To address whether bystander cells produced the IFNγ and TNFα, transfected DCs were co-cultured with purified NK cells at a DC/NK cell ratio of 5:1 and 1:1 and cytokine concentrations were determined in the supernatant. In co-cultures with purified NK cells and caIKKβ-electroporated DCs, IFNγ was still very efficiently and significantly secreted at a cell ratio of 1:1 (Figure 2(b)). TNFα was still secreted at higher concentrations in co-cultures of purified NK cells with caIKKβ-DCs (barely missing significance at a ratio of 1:1 after 24 h) compared with NK cells with mock DCs, but in lower concentrations compared with co-incubations of PMBCs and caIKKβ-DCs (Figure 2(b)). The large difference in cytokine secretion levels between DC/NK co-cultures at a cell ratio of 5:1 and 1:1 could possibly be a result of fewer NK cells present at a cell ratio of 5:1. Therefore, the cytokine production was normalized to NK cell numbers, demonstrating that IFNγ was indeed constantly secreted at a concentration of approximately 60 ng (24 h) to 100 ng (48 h) per 10⁶ NK cells (Supplemental Figure S6B). It is noteworthy that the secretion of TNFα per 10⁶ NK cells was clearly higher if more DCs were seeded together with the same amount of NK cells (Supplemental Figure S6B). These data indicate that the NK cells are probably the main sources for IFNγ secretion, but we cannot say for sure which cells are primarily responsible for TNFα secretion. Another possibility is that through a DC/NK cell crosstalk, the activated NK cells trigger additional secretion of pro-inflammatory cytokines in the DCs. In summary, the interaction of NK cells with caIKKβ-transfected DCs triggered the production of large quantities of IFNγ, and also small, but significant quantities of TNFα, proving an active interaction of the caIKKβ-DCs with the NK cells.

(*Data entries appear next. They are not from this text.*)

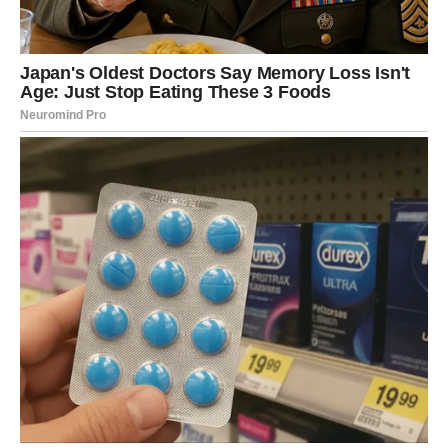
Zvijezde pokazuju da u vašem životu postoji osoba koja bi
vam mogla pomoći više nego što trenutno mislite.
Moguće je da će upravo zahvaljujući jednom razgovoru,
savjetu ili kontaktu pred vas doći prilika koja će vam
otvoriti vrata mnogo bolje budućnosti.
Nemojte ignorisati ljude koji vam iskreno žele dobro.
LJUBAV – MIR DOLAZI ZAJEDNO
SA USPJEHOM
Kada je ljubav u pitanju, pred vama je mnogo ljepši period
nego ranije.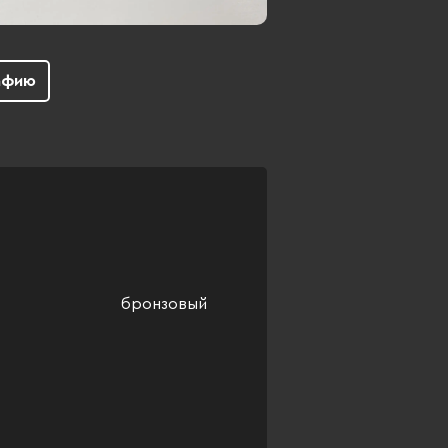
афию
бронзовый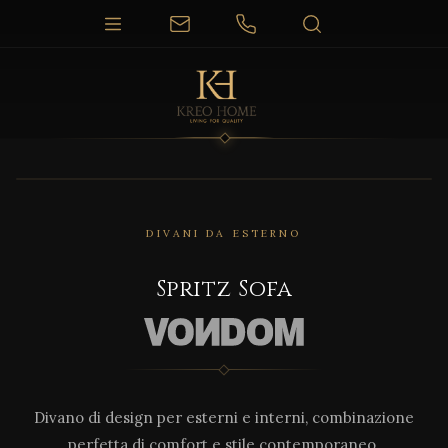
1 / 8
DIVANI DA ESTERNO
Spritz Sofa
Divano di design per esterni e interni, combinazione
perfetta di comfort e stile contemporaneo.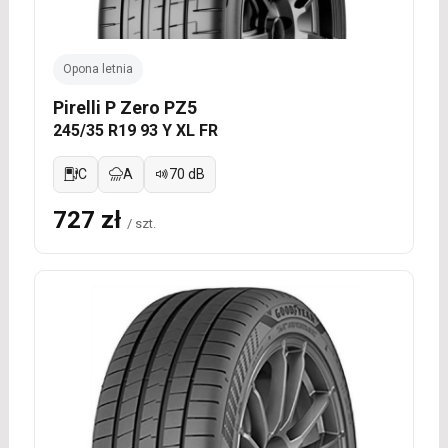
Opona letnia
Pirelli P Zero PZ5
245/35 R19 93 Y XL FR
C
A
70 dB
727 zł
/ szt.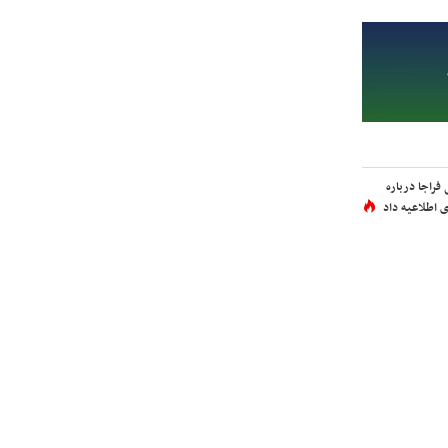
فراجا درباره
 اطلاعیه داد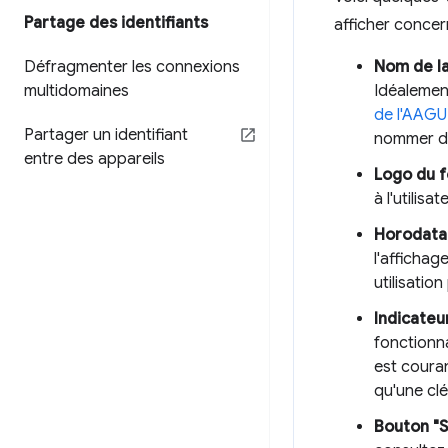
Partage des identifiants
afficher concer
Défragmenter les connexions
Nom de la
multidomaines
Idéalement
de l'AAGU
Partager un identifiant
nommer d'a
entre des appareils
Logo du f
à l'utilisa
Horodatag
l'affichag
utilisation
Indicateu
fonctionna
est couran
qu'une clé
Bouton "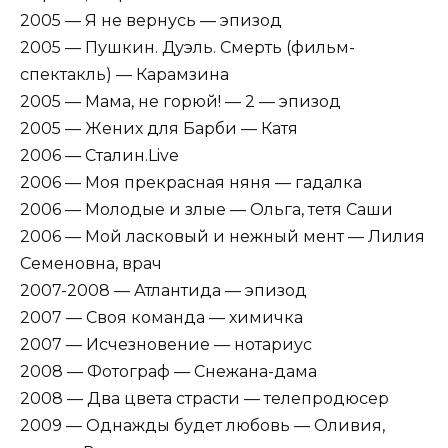
2005 — Я не вернусь — эпизод
2005 — Пушкин. Дуэль. Смерть (фильм-
спектакль) — Карамзина
2005 — Мама, не горюй! — 2 — эпизод
2005 — Жених для Барби — Катя
2006 — Сталин.Live
2006 — Моя прекрасная няня — гадалка
2006 — Молодые и злые — Ольга, тетя Саши
2006 — Мой ласковый и нежный мент — Лилия
Семеновна, врач
2007-2008 — Атлантида — эпизод
2007 — Своя команда — химичка
2007 — Исчезновение — нотариус
2008 — Фотограф — Снежана-дама
2008 — Два цвета страсти — телепродюсер
2009 — Однажды будет любовь — Оливия,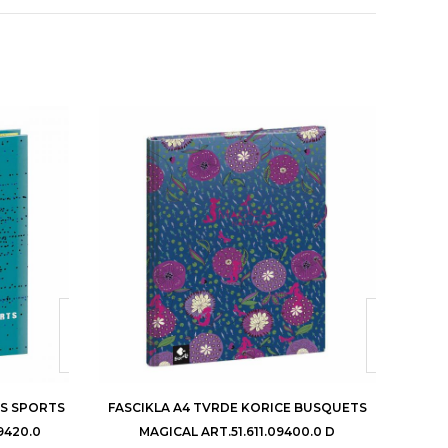
TS SPORTS
FASCIKLA A4 TVRDE KORICE BUSQUETS
FAS
9420.0
MAGICAL ART.51.611.09400.0 D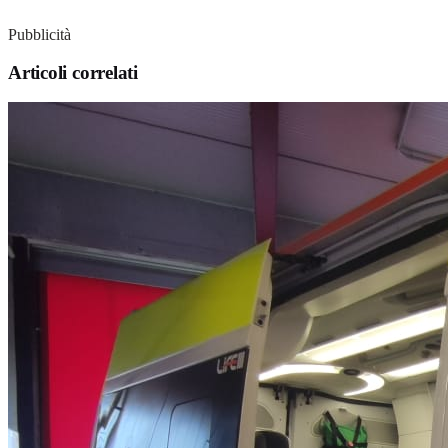
Pubblicità
Articoli correlati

The cell–cell interaction between caIKKβ-transfected DCs and NK cells is necessary for optimal NK-cell activation

In addition to IL-12p70 a variety of other cytokines are induced by NF-κB-activation of calKKβ-transfected DCs.^16,30 Therefore, it was investigated whether the secreted soluble molecules by the caIKKβ-DCs were sufficient to activate the NK cells or if direct cell–cell interaction is needed. Mock-transfected and calKKβ-transfected DCs were subjected to a transwell assay, which prevents cell contact of PBMCs and DCs, but allows soluble factors to pass (Figure 3(a)). DCs and PBMCs were either completely separated from each other (Figure 3(a); I + II), or DCs and PBMCs were co-cultured and separated from further PBMCs (Figure 3(a); III). To measure NK-cell activation, the expression of CD54, CD25, and CD69 was determined after 48 h of incubation (using the gating strategy shown in Supplemental Figure S2, to gate on NK cells). The expression of all three surface markers was the highest when DCs and PBMCs had direct cell–cell contact (Figure 3(b); III.2 and Supplemental Figure S7). For CD54 and CD69, the differences to NK cells separated from pure caIKKβ-DC were significant. Interestingly, CD54 and also slightly CD69 expression was upregulated on PMBCs that were separated from the PBMC/caIKKβ-DC co-culture (Figure 3(b); III.1), although not as high when PBMCs and DCs were in direct contact. This result indicates that a DC/NK interaction resulted in the release of soluble factors with some NK-cell activation capacity.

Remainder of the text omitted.